* **Task item**:
Your output should be the lines from the one with "personal style with" through the end of the entries below, set down word for word and nothing else.

* **The input**:
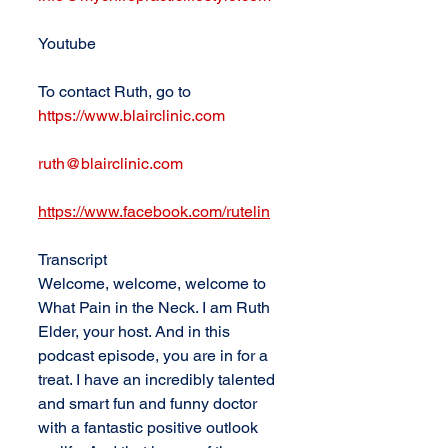
Youtube
To contact Ruth, go to 
https://www.blairclinic.com
ruth@blairclinic.com
https://www.facebook.com/rutelin
Transcript
Welcome, welcome, welcome to 
What Pain in the Neck. I am Ruth 
Elder, your host. And in this 
podcast episode, you are in for a 
treat. I have an incredibly talented 
and smart fun and funny doctor 
with a fantastic positive outlook 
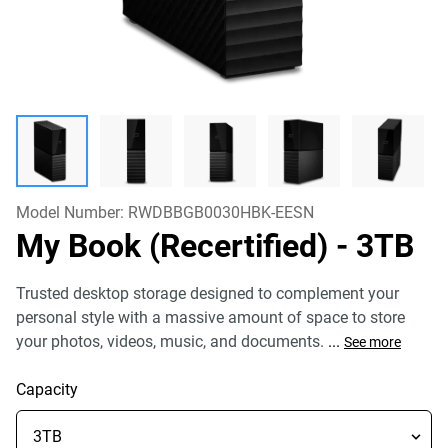
Model Number:
RWDBBGB0030HBK-EESN
My Book (Recertified)
- 3TB
Trusted desktop storage designed to complement your
personal style with a massive amount of space to store
your photos, videos, music, and documents.
...
See more
Capacity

* **Task output**:
personal style with a massive amount of space to store
your photos, videos, music, and documents.
...
See more
Capacity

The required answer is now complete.